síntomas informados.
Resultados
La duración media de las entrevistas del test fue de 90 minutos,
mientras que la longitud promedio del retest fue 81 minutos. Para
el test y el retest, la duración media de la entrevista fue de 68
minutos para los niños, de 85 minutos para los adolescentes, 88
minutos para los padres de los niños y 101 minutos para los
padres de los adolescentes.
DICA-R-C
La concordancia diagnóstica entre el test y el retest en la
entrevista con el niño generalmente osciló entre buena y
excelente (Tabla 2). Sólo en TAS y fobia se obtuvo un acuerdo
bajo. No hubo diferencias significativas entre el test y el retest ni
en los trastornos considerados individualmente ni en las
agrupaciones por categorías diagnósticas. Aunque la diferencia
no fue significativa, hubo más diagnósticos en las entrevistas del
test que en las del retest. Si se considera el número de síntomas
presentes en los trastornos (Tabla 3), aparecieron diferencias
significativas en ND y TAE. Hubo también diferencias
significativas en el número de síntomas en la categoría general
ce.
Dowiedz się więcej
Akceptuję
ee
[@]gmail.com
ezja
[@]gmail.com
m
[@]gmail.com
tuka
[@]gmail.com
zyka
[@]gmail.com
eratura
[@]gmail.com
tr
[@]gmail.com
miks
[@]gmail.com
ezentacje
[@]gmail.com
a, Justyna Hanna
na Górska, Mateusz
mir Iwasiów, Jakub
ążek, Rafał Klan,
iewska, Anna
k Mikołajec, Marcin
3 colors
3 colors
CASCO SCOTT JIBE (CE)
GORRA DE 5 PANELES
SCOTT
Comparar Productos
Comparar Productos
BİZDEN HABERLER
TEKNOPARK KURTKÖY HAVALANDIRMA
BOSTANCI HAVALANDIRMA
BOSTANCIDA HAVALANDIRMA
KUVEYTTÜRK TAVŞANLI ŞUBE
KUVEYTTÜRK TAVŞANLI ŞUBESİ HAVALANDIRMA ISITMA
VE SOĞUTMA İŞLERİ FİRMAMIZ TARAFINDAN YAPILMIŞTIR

------------------------------------------------------------

▸ Aim of the exercise:
Every entry should be duplicated exactly as written.

▸ Output:
síntomas informados.
Resultados
La duración media de las entrevistas del test fue de 90 minutos,
mientras que la longitud promedio del retest fue 81 minutos. Para
el test y el retest, la duración media de la entrevista fue de 68
minutos para los niños, de 85 minutos para los adolescentes, 88
minutos para los padres de los niños y 101 minutos para los
padres de los adolescentes.
DICA-R-C
La concordancia diagnóstica entre el test y el retest en la
entrevista con el niño generalmente osciló entre buena y
excelente (Tabla 2). Sólo en TAS y fobia se obtuvo un acuerdo
bajo. No hubo diferencias significativas entre el test y el retest ni
en los trastornos considerados individualmente ni en las
agrupaciones por categorías diagnósticas. Aunque la diferencia
no fue significativa, hubo más diagnósticos en las entrevistas del
test que en las del retest. Si se considera el número de síntomas
presentes en los trastornos (Tabla 3), aparecieron diferencias
significativas en ND y TAE. Hubo también diferencias
significativas en el número de síntomas en la categoría general
ce.
Dowiedz się więcej
Akceptuję
ee
[@]gmail.com
ezja
[@]gmail.com
m
[@]gmail.com
tuka
[@]gmail.com
zyka
[@]gmail.com
eratura
[@]gmail.com
tr
[@]gmail.com
miks
[@]gmail.com
ezentacje
[@]gmail.com
a, Justyna Hanna
na Górska, Mateusz
mir Iwasiów, Jakub
ążek, Rafał Klan,
iewska, Anna
k Mikołajec, Marcin
3 colors
3 colors
CASCO SCOTT JIBE (CE)
GORRA DE 5 PANELES
SCOTT
Comparar Productos
Comparar Productos
BİZDEN HABERLER
TEKNOPARK KURTKÖY HAVALANDIRMA
BOSTANCI HAVALANDIRMA
BOSTANCIDA HAVALANDIRMA
KUVEYTTÜRK TAVŞANLI ŞUBE
KUVEYTTÜRK TAVŞANLI ŞUBESİ HAVALANDIRMA ISITMA
VE SOĞUTMA İŞLERİ FİRMAMIZ TARAFINDAN YAPILMIŞTIR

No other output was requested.